Whatever happens, there is always ‘noise’ – the random variations that confuse the bigger picture. It affects anything, from studying human impacts on climate change, through to the behaviour of countless consumers in the economy – there are always unexpected factors causing noise. Yet that noise is often missing in mathematical models of reality. With Mark Veraar's mathematical models this no longer needs to be the case – they help to incorporate noise into models to make them more realistic. He has now received a prestigious Vici grant, the largest grant of the Dutch NWO, which will help him to progress even further.
At the basis of Veraar's noise processing lies Brownian motion: the phenomenon that small particles follow, such as pollen in water, to take one example, an apparently random path, resulting from many random collisions with much smaller water molecules. The mathematical description of the phenomenon is over a hundred years old, but new properties are still being discovered, for example by Veraar.

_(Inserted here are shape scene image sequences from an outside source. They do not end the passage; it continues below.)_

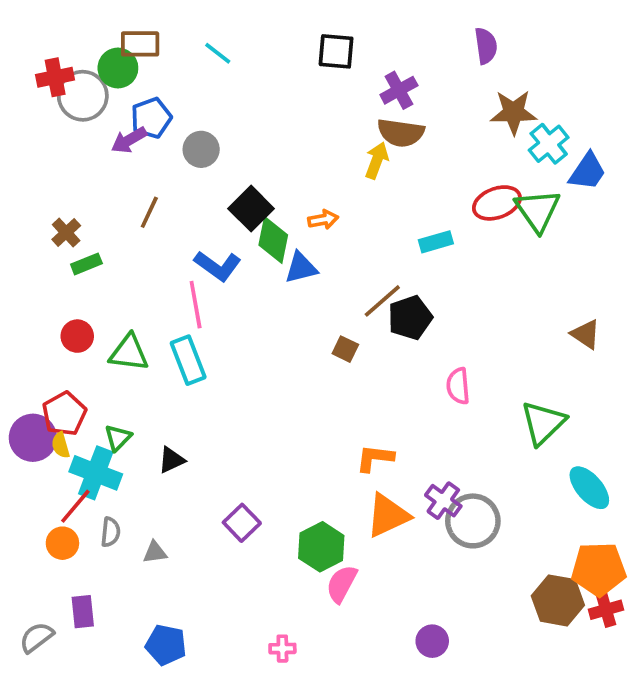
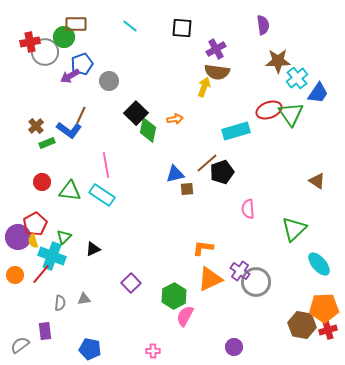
cyan line: (218, 53) -> (130, 26), moved
cyan rectangle: (436, 242) -> (236, 131), size x1.5
blue L-shape: (218, 266) -> (69, 130), moved
blue triangle: (301, 268) -> (175, 174), moved
brown square: (345, 349) -> (187, 189), turned -32
cyan rectangle: (188, 360) -> (102, 195), turned -35
gray semicircle: (111, 532) -> (60, 303), moved
orange circle: (62, 543) -> (15, 275), moved

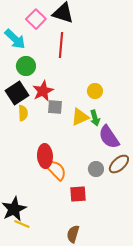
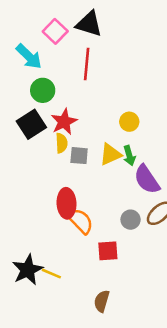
gray square: (55, 107) -> (79, 156), moved
yellow semicircle: (23, 113) -> (61, 143), moved
yellow line: (22, 224) -> (51, 274), moved

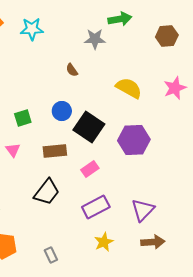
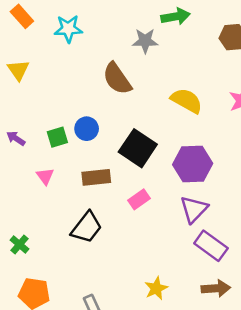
brown semicircle: (72, 70) -> (117, 79), size x2.0
blue circle: (62, 111) -> (87, 129), moved
purple rectangle: (96, 207) -> (211, 246), moved, turned 64
purple triangle: (143, 210) -> (194, 209), moved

In Brownian motion models, noise remains unpredictable, but it often leads to more accurate models that better describe reality in cases such as models of climate science.
Mathematically, adding noise to a model leads to a so-called stochastic partial differential equation – and many of these equations are currently poorly understood. Numerical solution methods for these models are also often unavailable or very inefficient. Veraar wants to develop new mathematical techniques to improve understanding, and to find better and more rigorous approximation results. His Vici grant means that he is now aiming to contribute to new insights and methods on the long-term behaviour of these models.